Might also want to give it a little blip of throttle to rev match before shifting into gear, this will allow it to enter a gear a little easier. I do it almost everydownshift!


----------



## Russell (Sep 11, 2005)

thanks for the help, getting the fluid changed soon as i get the $$$


----------



## B13boy (Dec 16, 2004)

How many miles do you have on your car? At my shop we change the fluid at 30k intervals


----------



## Russell (Sep 11, 2005)

32k, so im guessing its never been changed. i just got the car like a month ago. havent checked into a lot of details yet. i did switch over to synthetic oil last saturday. this is kind of why i dont like used cars, you never know what kind of maintainance was kept on it.


----------



## Zac (Mar 10, 2004)

IIRC Nissan's reccomended flush interval is 33k miles.


----------



## Russell (Sep 11, 2005)

sounds like ill be getting dirty soon :banana:


----------



## matt123 (Dec 2, 2004)

If it doesn't engage smoothly at a stop, or when you blip the throttle while stopped, you may have a worn synchro. If it's still under warranty, can't hurt to have them take a look at it.


----------



## Russell (Sep 11, 2005)

just checked the manual, change at 30k, and use SAE 80-90. uhhh...im not familiar with manuals or fwd cars. someone want to inform me on how/what to do?


----------



## Zac (Mar 10, 2004)

Russell said:


> just checked the manual, change at 30k, and use SAE 80-90. uhhh...im not familiar with manuals or fwd cars. someone want to inform me on how/what to do?


What do you want to know?


----------



## onefastspecv05 (Sep 25, 2005)

well depending on how fast your moving when you're trying to shift into 1st it could be your syncros just not baing able to match up with the gear speed at that vehicle speed. are you stopped when it's grinding or are you rolling and if you are rolling how fast. i used to have the same problem in other cars when i was driving agressively in turns


----------



## Russell (Sep 11, 2005)

i want to know how to change the oil in there. is there any sort of filter kit? sorry to be such a noob. sometimes i can shift it into 1st at 40 mph, then sometimes it grinds around 10. of course i dont downshift into 1st while going 40, im coming to a stop. this happens rarely, but worries me when it does.


----------



## Zac (Mar 10, 2004)

you would have to ask someone who has changed the tranny fluid on their manual spec v. bror jace is the man to speak to.


----------



## Strange1 (Aug 18, 2005)

Russell said:


> i want to know how to change the oil in there. is there any sort of filter kit? sorry to be such a noob. sometimes i can shift it into 1st at 40 mph, then sometimes it grinds around 10. of course i dont downshift into 1st while going 40, im coming to a stop. this happens rarely, but worries me when it does.


Why would u even downshift to 1st??????explain.I downshift to 2nd to slow down but 1st never heard of such a thing.That must be the reason why its grinding.U only go to 1st on a complete stop,   and yes I know if ur going slow enough u can manage to put it on 1st but why would u do so?


----------



## redshoes (May 30, 2005)

you cant have a worn synchro for 1st, becuase 1st gear isn't synchronized.

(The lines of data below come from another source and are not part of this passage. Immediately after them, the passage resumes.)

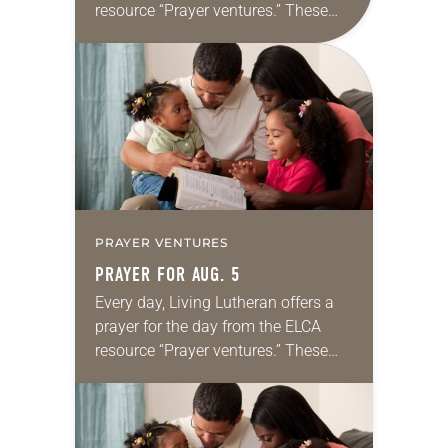
resource “Prayer ventures.” These
daily petitions are offered as a guide
for your own prayer life as together
we…
PRAYER VENTURES
PRAYER FOR AUG. 5
Every day, Living Lutheran offers a
prayer for the day from the ELCA
resource “Prayer ventures.” These
daily petitions are offered as a guide
for your own prayer life as together
we…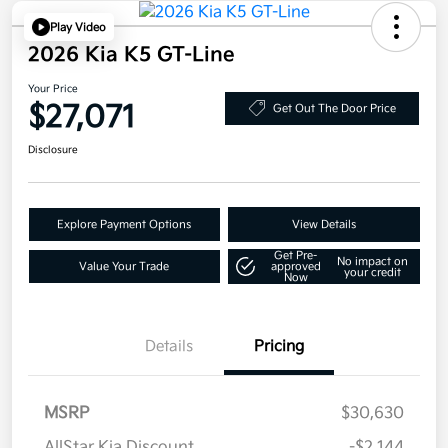
Play Video
2026 Kia K5 GT-Line
Your Price
$27,071
Get Out The Door Price
Disclosure
Explore Payment Options
View Details
Get Pre-
No impact on
Value Your Trade
approved
your credit
Now
Details
Pricing
MSRP
$30,630
AllStar Kia Discount
-$2,144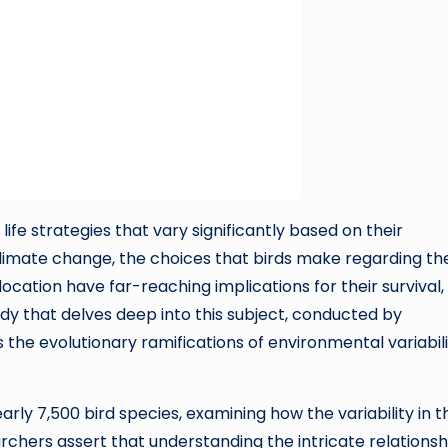
 life strategies that vary significantly based on their
climate change, the choices that birds make regarding the
location have far-reaching implications for their survival,
dy that delves deep into this subject, conducted by
s the evolutionary ramifications of environmental variabil
ly 7,500 bird species, examining how the variability in t
archers assert that understanding the intricate relationsh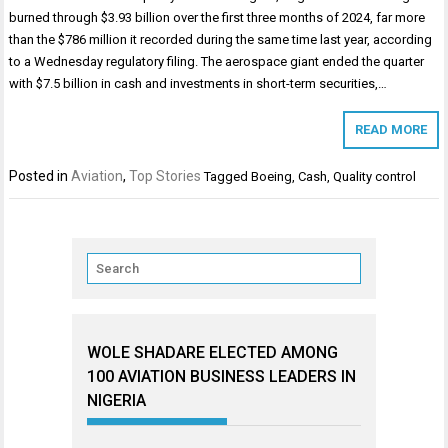
burned through $3.93 billion over the first three months of 2024, far more
than the $786 million it recorded during the same time last year, according
to a Wednesday regulatory filing. The aerospace giant ended the quarter
with $7.5 billion in cash and investments in short-term securities,…
READ MORE
Posted in
Aviation
,
Top Stories
Tagged
Boeing
,
Cash
,
Quality control
WOLE SHADARE ELECTED AMONG
100 AVIATION BUSINESS LEADERS IN
NIGERIA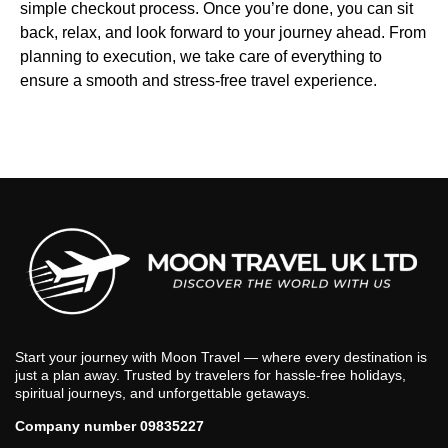
simple checkout process. Once you’re done, you can sit
back, relax, and look forward to your journey ahead. From
planning to execution, we take care of everything to
ensure a smooth and stress-free travel experience.
Start your journey with Moon Travel — where every destination is
just a plan away. Trusted by travelers for hassle-free holidays,
spiritual journeys, and unforgettable getaways.
Company number 09835227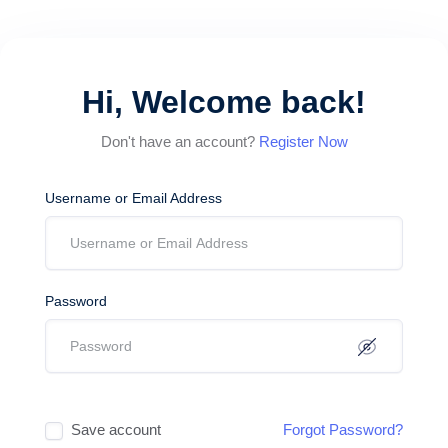
Hi, Welcome back!
Don't have an account?
Register Now
Username or Email Address
Password
Save account
Forgot Password?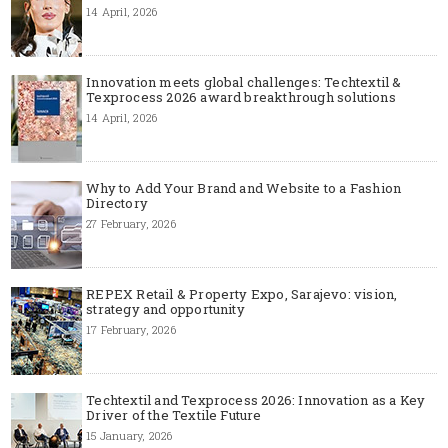
14 April, 2026
Innovation meets global challenges: Techtextil &
Texprocess 2026 award breakthrough solutions
14 April, 2026
Why to Add Your Brand and Website to a Fashion
Directory
27 February, 2026
REPEX Retail & Property Expo, Sarajevo: vision,
strategy and opportunity
17 February, 2026
Techtextil and Texprocess 2026: Innovation as a Key
Driver of the Textile Future
15 January, 2026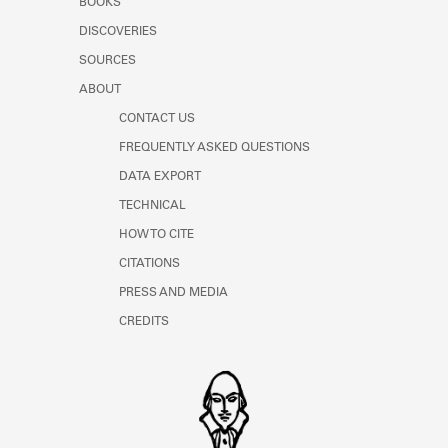
BOOKS
DISCOVERIES
SOURCES
ABOUT
CONTACT US
FREQUENTLY ASKED QUESTIONS
DATA EXPORT
TECHNICAL
HOW TO CITE
CITATIONS
PRESS AND MEDIA
CREDITS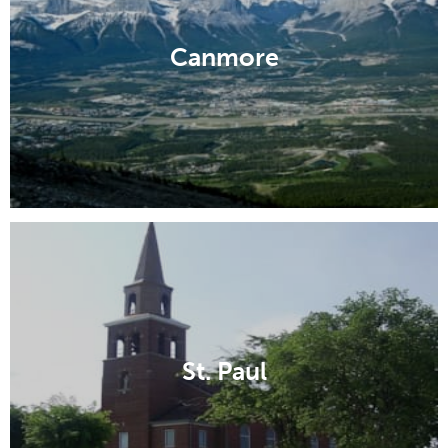
Canmore
St. Paul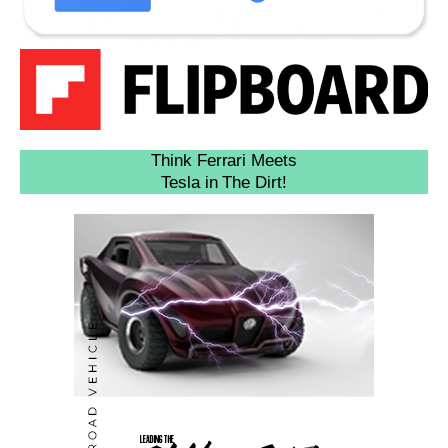
Think Ferrari Meets
Tesla in The Dirt!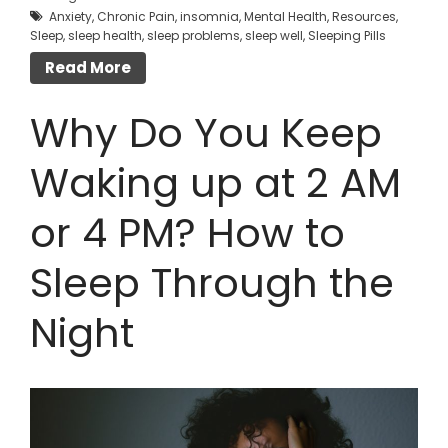
Anxiety
,
Chronic Pain
,
insomnia
,
Mental Health
,
Resources
,
Sleep
,
sleep health
,
sleep problems
,
sleep well
,
Sleeping Pills
Read More
Why Do You Keep
Waking up at 2 AM
or 4 PM? How to
Sleep Through the
Night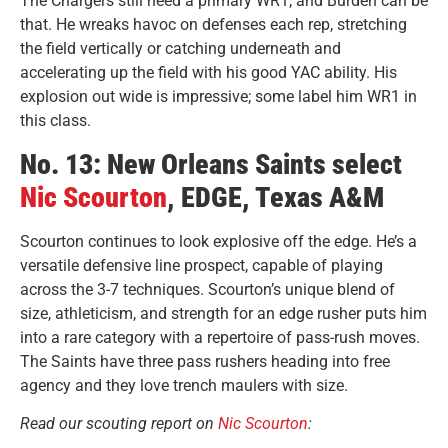
The Chargers still need a primary WR1, and Burden can be
that. He wreaks havoc on defenses each rep, stretching
the field vertically or catching underneath and
accelerating up the field with his good YAC ability. His
explosion out wide is impressive; some label him WR1 in
this class.
No. 13: New Orleans Saints select
Nic Scourton
, EDGE, Texas A&M
Scourton continues to look explosive off the edge. He’s a
versatile defensive line prospect, capable of playing
across the 3-7 techniques. Scourton’s unique blend of
size, athleticism, and strength for an edge rusher puts him
into a rare category with a repertoire of pass-rush moves.
The Saints have three pass rushers heading into free
agency and they love trench maulers with size.
Read our scouting report on
Nic Scourton
: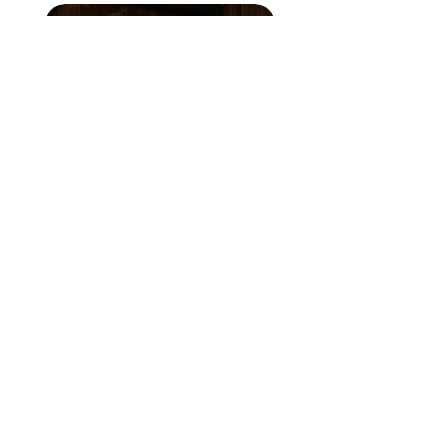
solara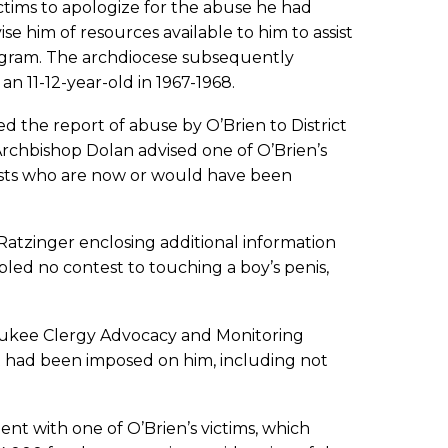
ctims to apologize for the abuse he had
se him of resources available to him to assist
rogram. The archdiocese subsequently
an 11-12-year-old in 1967-1968.
ed the report of abuse by O’Brien to District
rchbishop Dolan advised one of O’Brien’s
iests who are now or would have been
Ratzinger enclosing additional information
led no contest to touching a boy’s penis,
waukee Clergy Advocacy and Monitoring
t had been imposed on him, including not
t with one of O’Brien’s victims, which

In a modern manual transmission, all the gears (minus reverse, which is straight-cut, and 1st, which isn't designed to be down shifted to on a commuter car) are synchronized with brass fittings on the end of the shafts that decide which gear you are in, so they slowly engage each other while matching the others speed. This makes upshifts smooth without having to match the speed of the intermediate (rev-matching). That grinding noise you hear isn't from the actual drive gears, but from the un-synchronized shaft you are destroying jamming your shafts together going at drastically different speeds going 20 mph. And you are not going to be covered under warranty for abusing your trans this way, and you don't want to have to shell out for anyone to rebuild it. Just stop doing that shit. It's really, really not necessary. use 2nd or just stop all the way.


----------



## Russell (Sep 11, 2005)

im not driving it in 1st that fast. i do it like 10 feet before a stop sign going like 20 with the clutch in. if i dont stop, i put it in 2nd and then go.


----------



## Jarek (Mar 29, 2005)

Russell said:


> im not driving it in 1st that fast. i do it like 10 feet before a stop sign going like 20 with the clutch in. if i dont stop, i put it in 2nd and then go.


Interesting... with my spec i have to be at a full stop or pretty darn close. For good reason, but ya interesting.


----------



## Russell (Sep 11, 2005)

yeah i definately go into 2nd if i dont stop.


----------



## redshoes (May 30, 2005)

it doesn't have anything to do with the clutch in this situation. It has to do with your transmission not being designed to be put into first while you are going at all, unless you are REALLY good at rev-matching. Whether you have the clutch disengaged or not, you are still going 20 mph, and so is your intermediate shaft. So if you have an unsynched gear (1st) you have to match the speed or do damage.


----------



## SCORPIO (Dec 13, 2004)

i go in tomarrow to get the recalls done i got 95500 miles and my car dies while im driving they will still do it correct ? its a recall they have to and it shouldnt cost me anything should it ?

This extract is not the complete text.